══ Available data

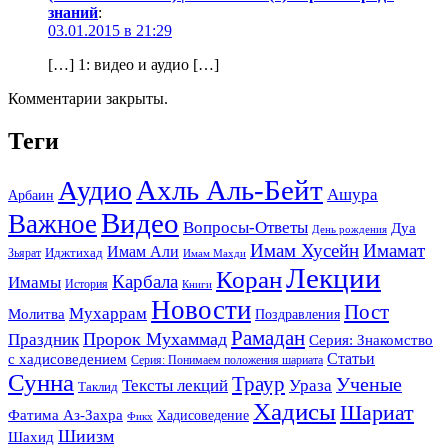
знаний
:
03.01.2015 в 21:29
[…] 1: видео и аудио […]
Комментарии закрыты.
Теги
Ахль Аль-Бейт
Аудио
Ашура
Арбаин
Видео
Важное
Вопросы-Ответы
Дуа
День рождения
Имам Хусейн
Имамат
Имам Али
Зьярат
Иджтихад
Имам Махди
Лекции
Коран
Карбала
Имамы
История
Книги
Новости
Пост
Мухаррам
Молитва
Поздравления
Рамадан
Праздник
Пророк Мухаммад
Серия: Знакомство
Статьи
с хадисоведением
Серия: Понимаем положения шариата
Сунна
Траур
Ученые
Тексты лекций
Ураза
Таклид
Хадисы
Шариат
Фатима Аз-Захра
Хадисоведение
Фикх
Шиизм
Шахид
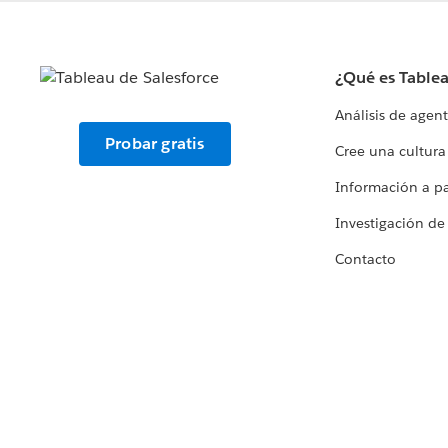
¿Qué es Table
Análisis de agen
Probar gratis
Cree una cultura
Información a par
Investigación de
Contacto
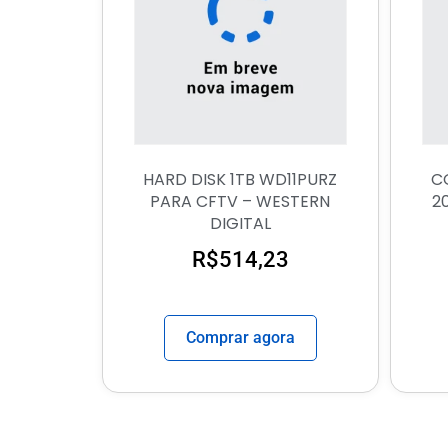
HARD DISK 1TB WD11PURZ
C
PARA CFTV – WESTERN
2
DIGITAL
R$
514,23
Comprar agora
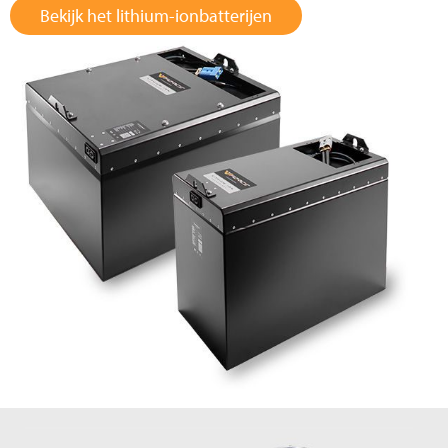
Bekijk het lithium-ionbatterijen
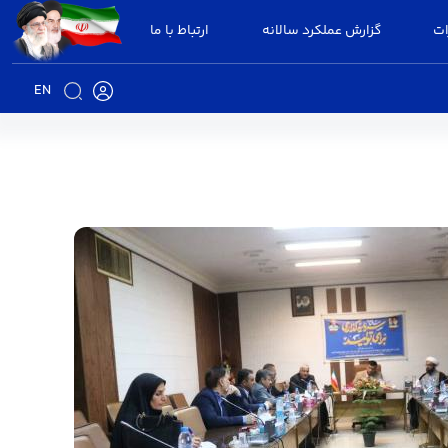
ات
گزارش عملکرد سالانه
ارتباط با ما
EN
 - فرمانداری بوئین زهرا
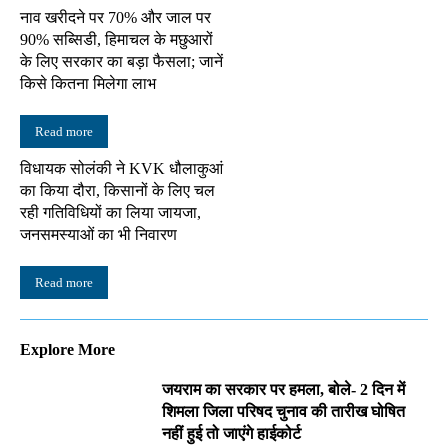
नाव खरीदने पर 70% और जाल पर
90% सब्सिडी, हिमाचल के मछुआरों
के लिए सरकार का बड़ा फैसला; जानें
किसे कितना मिलेगा लाभ
Read more
विधायक सोलंकी ने KVK धौलाकुआं
का किया दौरा, किसानों के लिए चल
रही गतिविधियों का लिया जायजा,
जनसमस्याओं का भी निवारण
Read more
Explore More
जयराम का सरकार पर हमला, बोले- 2 दिन में
शिमला जिला परिषद चुनाव की तारीख घोषित
नहीं हुई तो जाएंगे हाईकोर्ट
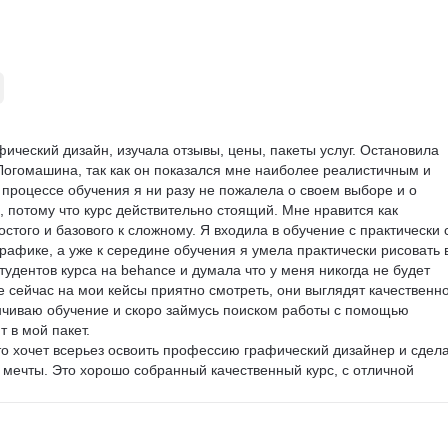
 «для галочки», а чтобы вы росли, — попробуйте. Логомашина — эт
 вдохновляющим приключением. Спасибо вам за это!
фический дизайн, изучала отзывы, цены, пакеты услуг. Остановила 
 Логомашина, так как он показался мне наиболее реалистичным и 
процессе обучения я ни разу не пожалела о своем выборе и о 
 потому что курс действительно стоящий. Мне нравится как 
остого и базового к сложному. Я входила в обучение с практически 
рафике, а уже к середине обучения я умела практически рисовать в
 студентов курса на behance и думала что у меня никогда не будет 
е сейчас на мои кейсы приятно смотреть, они выглядят качественно
нчиваю обучение и скоро займусь поиском работы с помощью 
 в мой пакет.

о хочет всерьез освоить профессию графический дизайнер и сдела
 мечты. Это хорошо собранный качественный курс, с отличной 
ы будете учиться на максимально реалистичных дизайнерских задач
о прямо во время обучения.
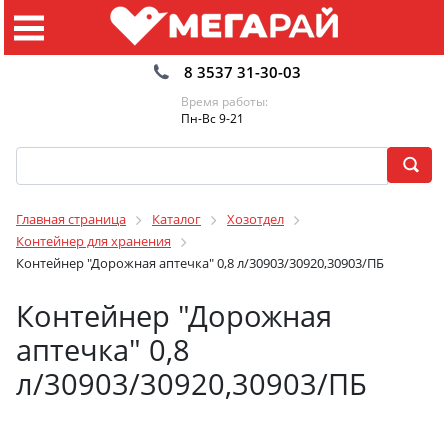
8 3537 31-30-03
Время работы:
Пн-Вс 9-21
Главная страница
Каталог
Хозотдел
Контейнер для хранения
Контейнер "Дорожная аптечка" 0,8 л/30903/30920,30903/ПБ
Контейнер "Дорожная
аптечка" 0,8
л/30903/30920,30903/ПБ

════

- _Task details_: The whole listing above should be restated word for word, minus any images.

- _Answer to this problem_:
знаний
:
03.01.2015 в 21:29
[…] 1: видео и аудио […]
Комментарии закрыты.
Теги
Ахль Аль-Бейт
Аудио
Ашура
Арбаин
Видео
Важное
Вопросы-Ответы
Дуа
День рождения
Имам Хусейн
Имамат
Имам Али
Зьярат
Иджтихад
Имам Махди
Лекции
Коран
Карбала
Имамы
История
Книги
Новости
Пост
Мухаррам
Молитва
Поздравления
Рамадан
Праздник
Пророк Мухаммад
Серия: Знакомство
Статьи
с хадисоведением
Серия: Понимаем положения шариата
Сунна
Траур
Ученые
Тексты лекций
Ураза
Таклид
Хадисы
Шариат
Фатима Аз-Захра
Хадисоведение
Фикх
Шиизм
Шахид
¿Qué es Table
Análisis de agen
Probar gratis
Cree una cultura
Información a par
Investigación de
Contacto
HARD DISK 1TB WD11PURZ
C
PARA CFTV – WESTERN
2
DIGITAL
R$
514,23
Comprar agora
Bekijk het lithium-ionbatterijen
ات
گزارش عملکرد سالانه
ارتباط با ما
EN
 - فرمانداری بوئین زهرا
नाव खरीदने पर 70% और जाल पर
90% सब्सिडी, हिमाचल के मछुआरों
के लिए सरकार का बड़ा फैसला; जानें
किसे कितना मिलेगा लाभ
Read more
विधायक सोलंकी ने KVK धौलाकुआं
का किया दौरा, किसानों के लिए चल
रही गतिविधियों का लिया जायजा,
जनसमस्याओं का भी निवारण
Read more
Explore More
जयराम का सरकार पर हमला, बोले- 2 दिन में
शिमला जिला परिषद चुनाव की तारीख घोषित
नहीं हुई तो जाएंगे हाईकोर्ट
 «для галочки», а чтобы вы росли, — попробуйте. Логомашина — эт
 вдохновляющим приключением. Спасибо вам за это!
фический дизайн, изучала отзывы, цены, пакеты услуг. Остановила 
 Логомашина, так как он показался мне наиболее реалистичным и 
процессе обучения я ни разу не пожалела о своем выборе и о 
 потому что курс действительно стоящий. Мне нравится как 
остого и базового к сложному. Я входила в обучение с практически 
рафике, а уже к середине обучения я умела практически рисовать в
 студентов курса на behance и думала что у меня никогда не будет 
е сейчас на мои кейсы приятно смотреть, они выглядят качественно
нчиваю обучение и скоро займусь поиском работы с помощью 
 в мой пакет.

о хочет всерьез освоить профессию графический дизайнер и сдела
 мечты. Это хорошо собранный качественный курс, с отличной 
ы будете учиться на максимально реалистичных дизайнерских задач
о прямо во время обучения.
8 3537 31-30-03
Время работы:
Пн-Вс 9-21
Главная страница
Каталог
Хозотдел
Контейнер для хранения
Контейнер "Дорожная аптечка" 0,8 л/30903/30920,30903/ПБ
Контейнер "Дорожная
аптечка" 0,8
л/30903/30920,30903/ПБ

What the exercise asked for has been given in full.